The former Iranian President Mahmoud Ahmadinejad’s resistance to interaction with the international community and his failure to uphold the genuine “rights” of the Iranian people, which lied in the prudent and reasonable settlement of the nuclear controversy, instead of prolonging it on idealistic and utopian grounds meant that he was geared up for embracing new challenges.
However, Ahmadinejad subscribed to those challenges while ignoring that the ordinary Iranian citizens will eventually pay the price. As a result, his successor started a new effort to almost undo what he did in eight years of mismanagement and misconduct.
This 159-page document is the product of literally thousands of hours of negotiation, heated debate, failed and successful conversations, shouts and yells, frowns and hidden smiles and a collective effort to establish a few basic but important things: that Iran will forget about its nuclear “ambitions”; that power comes from realism in foreign policy decision-making; that Iran will enjoy the benefits of reconnection to the global economy; that it will gain access to more than $100 billion of its frozen assets abroad and that its economy will be overhauled.
However, the Iran deal, although being operational and effective, is being derailed by critics, who are mostly devil’s advocates trying to cast its efficacy and value into doubt unduly.
The domestic critics of the Iran deal in Tehran are the “unworldly” ultra-conservatives who since the beginning of multilateral negotiations between Iran and the P5+1, and especially following the active participation of the United States in the talks, behaved immaturely and tossed ideology at a diplomatic process that was meant to solve a technical difficulty between a group of nations.
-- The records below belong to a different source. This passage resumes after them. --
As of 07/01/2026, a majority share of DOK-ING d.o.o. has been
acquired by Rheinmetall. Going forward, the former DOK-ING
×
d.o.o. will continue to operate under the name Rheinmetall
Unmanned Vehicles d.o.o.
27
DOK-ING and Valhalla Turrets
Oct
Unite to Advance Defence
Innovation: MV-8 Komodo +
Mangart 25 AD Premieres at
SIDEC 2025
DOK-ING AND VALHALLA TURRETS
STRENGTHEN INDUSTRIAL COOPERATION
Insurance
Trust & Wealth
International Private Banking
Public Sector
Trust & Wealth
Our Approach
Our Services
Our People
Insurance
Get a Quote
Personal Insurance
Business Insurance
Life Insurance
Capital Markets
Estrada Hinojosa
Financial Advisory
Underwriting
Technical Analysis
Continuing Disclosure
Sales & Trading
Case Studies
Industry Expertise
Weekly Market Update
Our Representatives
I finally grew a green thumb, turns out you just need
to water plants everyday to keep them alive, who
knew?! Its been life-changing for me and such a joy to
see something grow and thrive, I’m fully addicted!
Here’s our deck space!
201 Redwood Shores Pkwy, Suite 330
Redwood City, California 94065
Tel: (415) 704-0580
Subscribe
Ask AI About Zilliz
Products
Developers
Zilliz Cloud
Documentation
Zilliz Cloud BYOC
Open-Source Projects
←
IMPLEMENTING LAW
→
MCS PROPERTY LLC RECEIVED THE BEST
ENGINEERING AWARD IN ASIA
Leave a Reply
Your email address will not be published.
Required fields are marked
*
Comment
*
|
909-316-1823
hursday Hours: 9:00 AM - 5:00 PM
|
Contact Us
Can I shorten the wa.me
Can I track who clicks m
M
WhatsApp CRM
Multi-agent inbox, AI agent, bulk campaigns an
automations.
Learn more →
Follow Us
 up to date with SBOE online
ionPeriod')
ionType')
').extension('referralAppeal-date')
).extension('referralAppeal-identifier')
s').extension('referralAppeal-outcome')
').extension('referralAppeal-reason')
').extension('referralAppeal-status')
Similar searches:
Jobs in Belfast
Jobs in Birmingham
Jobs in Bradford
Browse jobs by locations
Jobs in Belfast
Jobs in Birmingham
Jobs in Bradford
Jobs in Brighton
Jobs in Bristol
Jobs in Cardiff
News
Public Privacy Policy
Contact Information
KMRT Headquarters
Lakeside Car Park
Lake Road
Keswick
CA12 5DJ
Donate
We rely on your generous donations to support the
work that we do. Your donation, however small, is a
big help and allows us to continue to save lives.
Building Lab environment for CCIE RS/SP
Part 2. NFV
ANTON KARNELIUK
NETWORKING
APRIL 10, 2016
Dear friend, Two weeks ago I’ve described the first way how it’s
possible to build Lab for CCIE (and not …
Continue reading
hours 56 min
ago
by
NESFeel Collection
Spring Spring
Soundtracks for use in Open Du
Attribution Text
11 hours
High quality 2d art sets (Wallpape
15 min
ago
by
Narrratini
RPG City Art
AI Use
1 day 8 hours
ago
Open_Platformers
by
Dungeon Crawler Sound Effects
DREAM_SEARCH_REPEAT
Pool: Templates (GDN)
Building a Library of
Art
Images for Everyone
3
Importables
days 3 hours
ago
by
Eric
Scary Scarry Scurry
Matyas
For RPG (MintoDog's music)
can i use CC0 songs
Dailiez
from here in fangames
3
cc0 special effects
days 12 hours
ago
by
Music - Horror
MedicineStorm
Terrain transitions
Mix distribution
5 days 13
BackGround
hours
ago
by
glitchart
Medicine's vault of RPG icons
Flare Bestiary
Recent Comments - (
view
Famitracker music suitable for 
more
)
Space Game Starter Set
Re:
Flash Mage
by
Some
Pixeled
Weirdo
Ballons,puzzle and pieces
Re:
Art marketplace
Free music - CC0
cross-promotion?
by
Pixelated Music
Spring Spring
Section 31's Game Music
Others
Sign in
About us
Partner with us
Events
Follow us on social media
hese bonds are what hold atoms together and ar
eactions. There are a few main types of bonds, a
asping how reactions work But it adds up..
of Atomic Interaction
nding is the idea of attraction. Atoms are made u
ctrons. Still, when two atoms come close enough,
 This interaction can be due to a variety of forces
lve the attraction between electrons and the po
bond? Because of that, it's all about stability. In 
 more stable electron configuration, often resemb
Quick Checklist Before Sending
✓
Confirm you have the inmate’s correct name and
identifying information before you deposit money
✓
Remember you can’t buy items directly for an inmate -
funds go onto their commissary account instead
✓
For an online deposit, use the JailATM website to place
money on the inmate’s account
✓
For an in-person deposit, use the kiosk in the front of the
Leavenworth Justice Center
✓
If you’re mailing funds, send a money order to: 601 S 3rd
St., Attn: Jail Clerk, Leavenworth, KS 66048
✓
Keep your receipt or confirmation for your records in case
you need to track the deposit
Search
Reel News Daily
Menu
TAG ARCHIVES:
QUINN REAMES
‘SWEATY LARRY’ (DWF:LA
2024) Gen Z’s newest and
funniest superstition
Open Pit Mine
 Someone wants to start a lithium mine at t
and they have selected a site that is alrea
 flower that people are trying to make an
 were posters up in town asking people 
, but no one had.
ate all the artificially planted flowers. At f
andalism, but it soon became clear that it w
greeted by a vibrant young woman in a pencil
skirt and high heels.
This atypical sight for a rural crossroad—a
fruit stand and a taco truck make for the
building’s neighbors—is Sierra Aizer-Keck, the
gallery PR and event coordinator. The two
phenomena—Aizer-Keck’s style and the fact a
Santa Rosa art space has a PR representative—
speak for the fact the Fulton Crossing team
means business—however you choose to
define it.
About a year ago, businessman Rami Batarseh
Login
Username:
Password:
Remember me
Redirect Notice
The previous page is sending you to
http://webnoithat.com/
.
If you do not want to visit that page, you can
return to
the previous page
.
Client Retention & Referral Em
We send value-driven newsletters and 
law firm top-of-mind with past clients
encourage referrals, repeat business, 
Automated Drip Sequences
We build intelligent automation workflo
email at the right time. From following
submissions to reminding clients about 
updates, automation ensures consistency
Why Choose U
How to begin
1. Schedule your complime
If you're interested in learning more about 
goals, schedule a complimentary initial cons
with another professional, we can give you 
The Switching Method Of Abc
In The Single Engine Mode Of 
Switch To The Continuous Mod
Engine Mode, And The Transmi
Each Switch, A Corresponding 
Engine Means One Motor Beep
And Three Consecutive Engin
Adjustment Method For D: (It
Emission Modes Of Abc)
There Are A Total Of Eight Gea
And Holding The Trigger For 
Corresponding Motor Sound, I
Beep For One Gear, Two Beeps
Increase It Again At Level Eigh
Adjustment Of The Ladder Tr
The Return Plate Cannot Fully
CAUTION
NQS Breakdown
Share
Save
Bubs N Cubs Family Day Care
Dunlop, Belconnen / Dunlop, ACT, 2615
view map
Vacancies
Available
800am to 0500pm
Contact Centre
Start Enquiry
These conservatives, who literally dominate the entire media apparatus of the country and the parliament, criticized the JCPOA and its outcomes so elementarily that even Iran’s ability to buy new aircrafts for its ageing, suffering aviation fleet was disparaged by them. Their argument was that Iran should develop its own aircrafts or spend its money on better things than investment on modern jetliners, which would be misguided! And as time goes by, the folly of their arguments becomes clearer.
1,783 passengers have died in 96 fatal air accidents since 1979 in flights operated by Iranian airliners
Iran, a country of 85 million people, has 15 airliners with planes that fly only 45 international flight routes. The country’s main international airport in Tehran served only about 7.5 million international passengers in 2016, which in turn underlines Iran’s disconsolate tourism industry. The exigency of the renovation of the country’s air fleet is an open secret and sadly, Iran Air, the national flag carrier airline, has a fleet consisting of merely 39 aircrafts as of February 2018. An airline of comparative regional significance is Turkish Airlines, whose fleet consists of 328 planes flying to 120 countries.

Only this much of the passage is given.